Questo contenuto è stato pubblicato il 16 marzo 2014 - 16:12

Un'azienda svizzera ha importato illegalmente dalla Germania tre tonnellate di una sostanza dopante e anti-invecchiamento. Per l'import di questi prodotti è necessario un permesso che la società non aveva. L'Istituto svizzero per gli agenti terapeutici Swissmedic ha avviato un procedimento penale.

Il prodotto importato, l'androstenedione, è presente sulla lista dell'agenzia mondiale antidoping (AMA). Teoricamente il suo scopo è incrementare la produzione di testosterone, favorendo la crescita dei muscoli e rallentando anche il processo di invecchiamento. Studi hanno però smentito questi effetti positivi.

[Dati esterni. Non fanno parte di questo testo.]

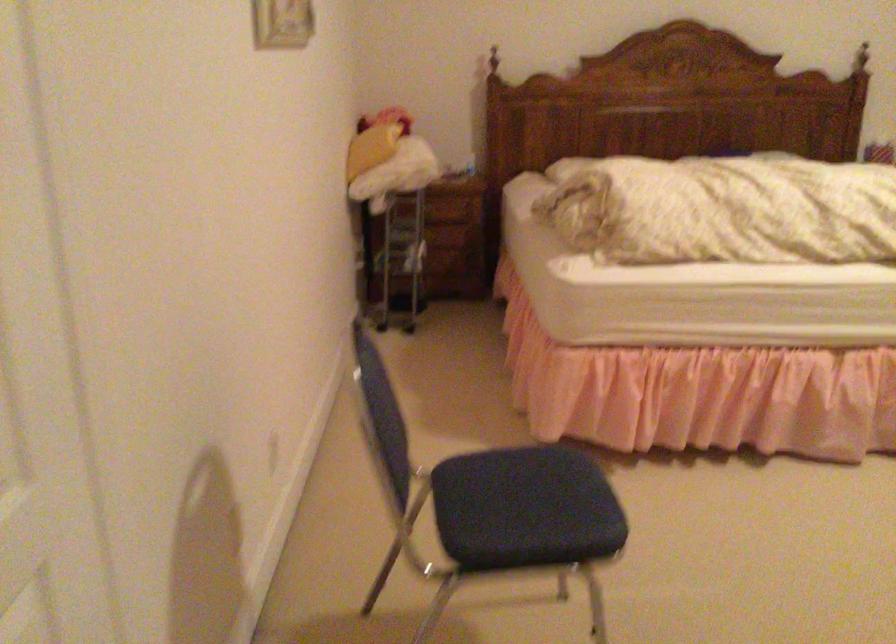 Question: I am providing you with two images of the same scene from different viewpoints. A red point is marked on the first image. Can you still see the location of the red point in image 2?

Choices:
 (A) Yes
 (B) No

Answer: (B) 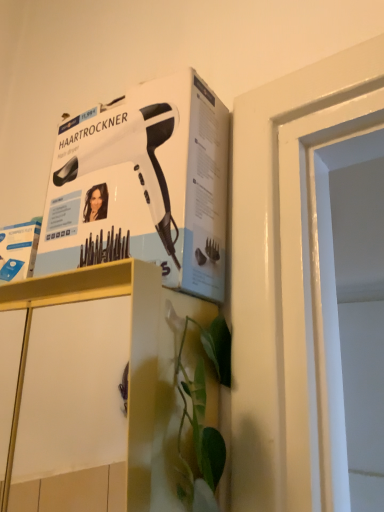 The image size is (384, 512). What do you see at coordinates (144, 185) in the screenshot?
I see `white matte hair dryer at upper left` at bounding box center [144, 185].

Find the location of a particular element. white matte hair dryer at upper left is located at coordinates (144, 185).

The image size is (384, 512). In order to click on matte gold cabinet at lower center in this screenshot , I will do `click(130, 343)`.

This screenshot has height=512, width=384. Describe the element at coordinates (130, 343) in the screenshot. I see `matte gold cabinet at lower center` at that location.

What is the approximate width of matte gold cabinet at lower center?

matte gold cabinet at lower center is 6.48 inches wide.

Find the location of a particular element. white matte hair dryer at upper left is located at coordinates (144, 185).

Would you say white matte hair dryer at upper left is to the left or to the right of matte gold cabinet at lower center in the picture?

white matte hair dryer at upper left is positioned on matte gold cabinet at lower center's right side.

Considering the relative positions of white matte hair dryer at upper left and matte gold cabinet at lower center in the image provided, is white matte hair dryer at upper left behind matte gold cabinet at lower center?

Yes, white matte hair dryer at upper left is further from the viewer.

Between point (72, 193) and point (128, 265), which one is positioned behind?

Point (72, 193)

From the image's perspective, is white matte hair dryer at upper left beneath matte gold cabinet at lower center?

No, from the image's perspective, white matte hair dryer at upper left is not below matte gold cabinet at lower center.

From a real-world perspective, which object rests below the other?

From a 3D spatial view, matte gold cabinet at lower center is below.

Between white matte hair dryer at upper left and matte gold cabinet at lower center, which one has smaller width?

Thinner between the two is white matte hair dryer at upper left.

Is white matte hair dryer at upper left shorter than matte gold cabinet at lower center?

Yes.

Based on their sizes in the image, would you say white matte hair dryer at upper left is bigger or smaller than matte gold cabinet at lower center?

white matte hair dryer at upper left is smaller than matte gold cabinet at lower center.

Is matte gold cabinet at lower center surrounded by white matte hair dryer at upper left?

No, matte gold cabinet at lower center is located outside of white matte hair dryer at upper left.

Is white matte hair dryer at upper left touching matte gold cabinet at lower center?

No, white matte hair dryer at upper left is not next to matte gold cabinet at lower center.

Based on the photo, could you tell me if white matte hair dryer at upper left is turned towards matte gold cabinet at lower center?

No, white matte hair dryer at upper left does not turn towards matte gold cabinet at lower center.

You are a GUI agent. You are given a task and a screenshot of the screen. Output one action in this format:
    pyautogui.click(x=<x>, y=<y>)
    Task: Click on the paperback book above the matte gold cabinet at lower center (from a real-world perspective)
    
    Given the screenshot: What is the action you would take?
    pyautogui.click(x=144, y=185)

Considering the relative positions of matte gold cabinet at lower center and white matte hair dryer at upper left in the image provided, is matte gold cabinet at lower center to the left of white matte hair dryer at upper left from the viewer's perspective?

Correct, you'll find matte gold cabinet at lower center to the left of white matte hair dryer at upper left.

Which object is further away from the camera, matte gold cabinet at lower center or white matte hair dryer at upper left?

white matte hair dryer at upper left is behind.

Which is closer, (2, 507) or (185, 124)?

Clearly, point (2, 507) is more distant from the camera than point (185, 124).

In the scene shown: From the image's perspective, which one is positioned higher, matte gold cabinet at lower center or white matte hair dryer at upper left?

white matte hair dryer at upper left is shown above in the image.

From a real-world perspective, is matte gold cabinet at lower center physically above white matte hair dryer at upper left?

Actually, matte gold cabinet at lower center is physically below white matte hair dryer at upper left in the real world.

Considering the relative sizes of matte gold cabinet at lower center and white matte hair dryer at upper left in the image provided, is matte gold cabinet at lower center thinner than white matte hair dryer at upper left?

Incorrect, the width of matte gold cabinet at lower center is not less than that of white matte hair dryer at upper left.

Between matte gold cabinet at lower center and white matte hair dryer at upper left, which one has less height?

white matte hair dryer at upper left.

Considering the sizes of matte gold cabinet at lower center and white matte hair dryer at upper left in the image, is matte gold cabinet at lower center bigger or smaller than white matte hair dryer at upper left?

matte gold cabinet at lower center is bigger than white matte hair dryer at upper left.

Is white matte hair dryer at upper left a part of matte gold cabinet at lower center?

No, white matte hair dryer at upper left is located outside of matte gold cabinet at lower center.

Is matte gold cabinet at lower center far from white matte hair dryer at upper left?

Actually, matte gold cabinet at lower center and white matte hair dryer at upper left are a little close together.

Is matte gold cabinet at lower center oriented away from white matte hair dryer at upper left?

No.

Based on the photo, how many degrees apart are the facing directions of matte gold cabinet at lower center and white matte hair dryer at upper left?

5.32 degrees.

In the image, there is a white matte hair dryer at upper left. Identify the location of cabinetry below it (from the image's perspective). The image size is (384, 512). (130, 343).

The image size is (384, 512). What are the coordinates of `cabinetry located below the white matte hair dryer at upper left (from the image's perspective)` in the screenshot? It's located at (130, 343).

Find the location of a particular element. cabinetry that appears on the left of white matte hair dryer at upper left is located at coordinates (130, 343). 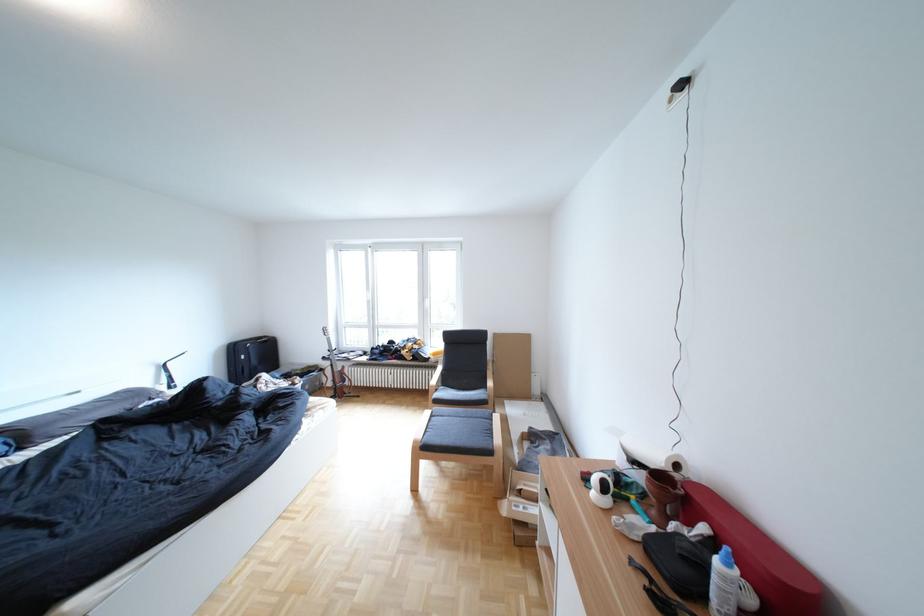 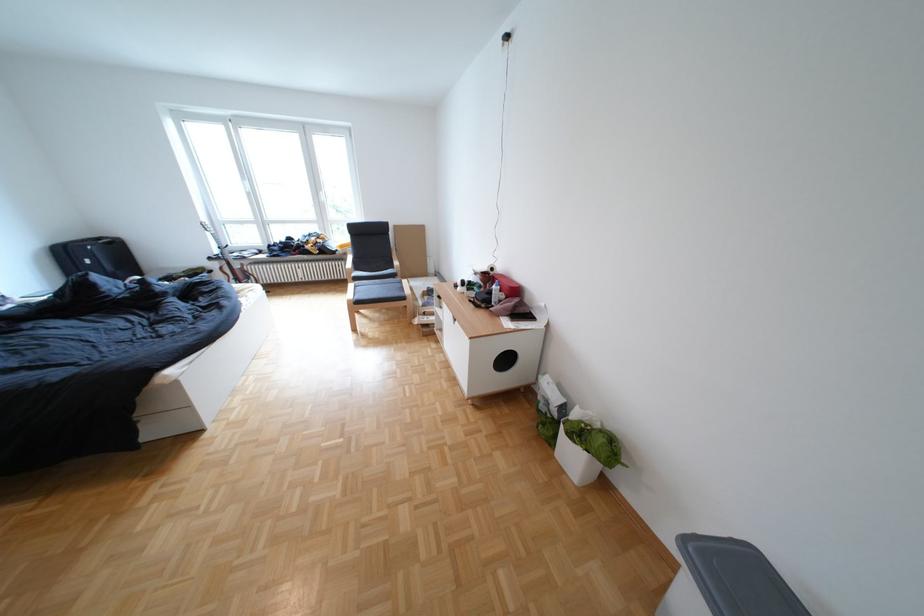 Locate, in the second image, the point that corresponds to [281,342] in the first image.

(126, 244)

Inoltre, la sostanza aumenta il rischio di infarto e può provocare disturbi alla fertilità, ingrossamento della prostata, acne e caduta di capelli.

Gli importatori rischiano fino a cinque anni di carcere e una multa fino a mezzo milione di franchi per violazione della Legge sugli agenti terapeutici. L'operazione illecita è stata scoperta in dogana, a causa di una quantità sospetta di androstenedione indicata sui documenti di consegna. Il tutto ha permesso di smantellare una rete di commercio di prodotti dopanti in quattro cantoni e in Germania.